Tal vez esta breve digresión nos permita sintetizar mejor la teoría que, como hilo conductor, recorre Latinoamérica: las ciudades y las ideas. Es una teoría de la ciudad, como formadora de una cultura de domi­nación sobre su contorno y de la ciudad que, a su vez, sufre el reflujo, cuando no el acoso, de dicho contorno. En ambos casos, esos movi­mientos de ida y vuelta se resuelven, provisoriamente, según diferentes formas de integración. La matriz sarmientina es aquí evidente, tal como el mismo Romero expuso esa filiación en sus conversaciones con Félix Luna: “…en la medida –decía– en que a mi libro se lo pueda llamar facundiano es aquella en que la antítesis entre campo y ciudad, que yo reconozco como sustancial y como admirablemente percibida por Sar­miento, sea enunciada sin adjetivos y sin juicios valorativos absolutos”.[2]

Para desenvolver este argumento, Romero recurrió a dos métodos. Con el primero fijó, en términos sincrónicos, cinco tipos de ciudades: las ciudades hidalgas de la Indias, las ciudades criollas, las ciudades patricias, las ciudades burguesas y las ciudades masificadas; con el segundo introdujo en estos cinco estadios del proceso histórico una dialéctica entre realidad e ideología, entre designios y resultados no queridos, que exigía de parte del historiador poner a punto el relato de los hechos y el relato de las ideas.

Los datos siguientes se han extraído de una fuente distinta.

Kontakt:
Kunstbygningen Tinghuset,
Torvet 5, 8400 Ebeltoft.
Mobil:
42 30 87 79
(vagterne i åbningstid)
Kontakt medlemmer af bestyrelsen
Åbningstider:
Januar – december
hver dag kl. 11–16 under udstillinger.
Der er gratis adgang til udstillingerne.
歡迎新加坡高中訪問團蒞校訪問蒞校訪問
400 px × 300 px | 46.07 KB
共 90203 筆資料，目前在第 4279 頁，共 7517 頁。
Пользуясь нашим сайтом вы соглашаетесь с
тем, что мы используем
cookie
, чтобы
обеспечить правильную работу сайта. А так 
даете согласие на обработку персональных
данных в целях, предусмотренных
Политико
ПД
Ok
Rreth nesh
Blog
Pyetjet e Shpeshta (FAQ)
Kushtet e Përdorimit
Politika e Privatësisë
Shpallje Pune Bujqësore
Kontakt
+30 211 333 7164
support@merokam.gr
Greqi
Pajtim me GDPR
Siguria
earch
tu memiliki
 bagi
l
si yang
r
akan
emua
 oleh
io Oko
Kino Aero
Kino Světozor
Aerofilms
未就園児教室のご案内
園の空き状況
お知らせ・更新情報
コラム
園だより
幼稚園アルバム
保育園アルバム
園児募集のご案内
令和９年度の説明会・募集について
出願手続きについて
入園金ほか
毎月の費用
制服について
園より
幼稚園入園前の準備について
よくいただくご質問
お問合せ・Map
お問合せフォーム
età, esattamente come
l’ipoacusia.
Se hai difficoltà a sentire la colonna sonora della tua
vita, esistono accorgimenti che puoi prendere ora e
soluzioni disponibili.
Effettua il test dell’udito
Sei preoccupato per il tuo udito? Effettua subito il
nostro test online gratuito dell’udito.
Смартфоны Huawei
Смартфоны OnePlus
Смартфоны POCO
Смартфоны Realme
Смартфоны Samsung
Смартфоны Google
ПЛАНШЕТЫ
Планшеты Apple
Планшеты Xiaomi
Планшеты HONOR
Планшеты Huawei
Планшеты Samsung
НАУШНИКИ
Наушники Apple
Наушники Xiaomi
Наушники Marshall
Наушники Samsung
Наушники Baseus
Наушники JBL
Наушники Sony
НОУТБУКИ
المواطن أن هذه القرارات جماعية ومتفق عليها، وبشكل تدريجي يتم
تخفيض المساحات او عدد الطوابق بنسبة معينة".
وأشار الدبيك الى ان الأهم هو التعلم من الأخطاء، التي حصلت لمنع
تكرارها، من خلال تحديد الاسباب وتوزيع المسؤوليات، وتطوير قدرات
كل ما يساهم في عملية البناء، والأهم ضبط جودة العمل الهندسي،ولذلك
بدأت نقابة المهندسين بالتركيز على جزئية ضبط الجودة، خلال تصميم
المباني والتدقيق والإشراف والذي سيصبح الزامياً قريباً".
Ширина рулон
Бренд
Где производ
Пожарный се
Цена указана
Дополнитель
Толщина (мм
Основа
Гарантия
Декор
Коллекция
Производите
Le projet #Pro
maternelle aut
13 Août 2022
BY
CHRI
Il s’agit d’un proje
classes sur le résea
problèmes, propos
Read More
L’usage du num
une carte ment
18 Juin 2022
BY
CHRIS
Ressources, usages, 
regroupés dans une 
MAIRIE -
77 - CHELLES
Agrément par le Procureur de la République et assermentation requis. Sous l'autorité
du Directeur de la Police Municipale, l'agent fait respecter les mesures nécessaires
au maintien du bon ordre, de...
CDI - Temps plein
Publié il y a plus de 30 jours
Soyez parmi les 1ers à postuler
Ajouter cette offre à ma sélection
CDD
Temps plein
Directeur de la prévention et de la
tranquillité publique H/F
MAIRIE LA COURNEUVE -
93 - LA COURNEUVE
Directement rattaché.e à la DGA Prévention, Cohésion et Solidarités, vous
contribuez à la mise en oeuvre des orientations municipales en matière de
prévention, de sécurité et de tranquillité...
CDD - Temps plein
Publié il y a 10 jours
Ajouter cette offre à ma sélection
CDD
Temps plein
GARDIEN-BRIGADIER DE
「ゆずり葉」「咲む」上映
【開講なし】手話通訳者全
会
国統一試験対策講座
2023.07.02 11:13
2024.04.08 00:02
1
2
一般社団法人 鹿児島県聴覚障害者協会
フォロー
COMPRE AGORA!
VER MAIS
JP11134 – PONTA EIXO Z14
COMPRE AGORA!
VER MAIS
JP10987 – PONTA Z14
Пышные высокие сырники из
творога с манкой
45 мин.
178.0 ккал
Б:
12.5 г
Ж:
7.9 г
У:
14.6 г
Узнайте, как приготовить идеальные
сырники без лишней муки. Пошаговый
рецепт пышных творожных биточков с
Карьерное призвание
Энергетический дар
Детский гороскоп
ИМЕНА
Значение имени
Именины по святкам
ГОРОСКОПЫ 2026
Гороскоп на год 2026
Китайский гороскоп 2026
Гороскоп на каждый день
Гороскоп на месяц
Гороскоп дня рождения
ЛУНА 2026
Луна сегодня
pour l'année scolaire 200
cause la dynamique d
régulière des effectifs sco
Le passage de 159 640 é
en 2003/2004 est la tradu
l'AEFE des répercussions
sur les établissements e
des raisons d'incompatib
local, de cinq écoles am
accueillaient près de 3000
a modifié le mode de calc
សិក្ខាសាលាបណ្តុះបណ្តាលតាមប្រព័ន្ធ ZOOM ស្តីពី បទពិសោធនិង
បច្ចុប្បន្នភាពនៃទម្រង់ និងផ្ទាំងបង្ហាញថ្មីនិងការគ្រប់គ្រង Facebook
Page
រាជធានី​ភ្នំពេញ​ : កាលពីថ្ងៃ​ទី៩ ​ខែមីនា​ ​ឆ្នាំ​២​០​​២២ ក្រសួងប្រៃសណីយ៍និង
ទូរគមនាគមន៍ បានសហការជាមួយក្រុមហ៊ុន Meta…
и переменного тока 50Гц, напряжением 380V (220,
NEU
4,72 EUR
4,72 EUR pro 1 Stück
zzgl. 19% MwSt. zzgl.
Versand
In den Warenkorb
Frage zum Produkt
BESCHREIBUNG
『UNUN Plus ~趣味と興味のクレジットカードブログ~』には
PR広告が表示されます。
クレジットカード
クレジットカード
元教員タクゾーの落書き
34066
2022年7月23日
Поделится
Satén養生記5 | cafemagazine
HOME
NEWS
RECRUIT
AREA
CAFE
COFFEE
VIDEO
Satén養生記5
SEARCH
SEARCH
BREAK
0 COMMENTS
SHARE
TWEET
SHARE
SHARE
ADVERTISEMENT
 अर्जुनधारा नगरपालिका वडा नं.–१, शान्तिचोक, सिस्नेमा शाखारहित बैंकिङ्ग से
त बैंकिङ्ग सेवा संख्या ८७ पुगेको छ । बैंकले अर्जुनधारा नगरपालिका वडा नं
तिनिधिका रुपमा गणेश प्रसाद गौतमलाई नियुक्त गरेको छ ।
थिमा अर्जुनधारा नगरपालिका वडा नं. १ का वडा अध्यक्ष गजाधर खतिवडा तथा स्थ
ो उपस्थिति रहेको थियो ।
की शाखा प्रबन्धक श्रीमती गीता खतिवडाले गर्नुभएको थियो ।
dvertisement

En esta confluencia entre dos vertientes clásicas del conocimiento histórico –como si Montesquieu y Macaulay se dieran la mano– se asienta el estilo de este libro. Se trata de un estilo acuñado, atado al rigor de una prosa ubicada en el marco de unos tipos históricos previamente establecidos, que atiende tanto a visiones de largo alcance como a los de­talles que va revelando un nutrido grupo de testigos: escritores de ficción, poetas, costumbristas y viajeros, junto con los datos provistos por censos e informes cuantitativos. El número y la imaginación, los acontecimien­tos magnos y los hechos circunscriptos. Es una tensión que recorre estas páginas y que provoca, cuando no se la puede resolver, que la prosa se deslice hacia el plano más vasto de una historia general. Esto ocurre tal vez porque esté latiendo en este texto la hipótesis de que la historia ge­neral de Iberoamérica se condensa al cabo en la historia de sus ciudades.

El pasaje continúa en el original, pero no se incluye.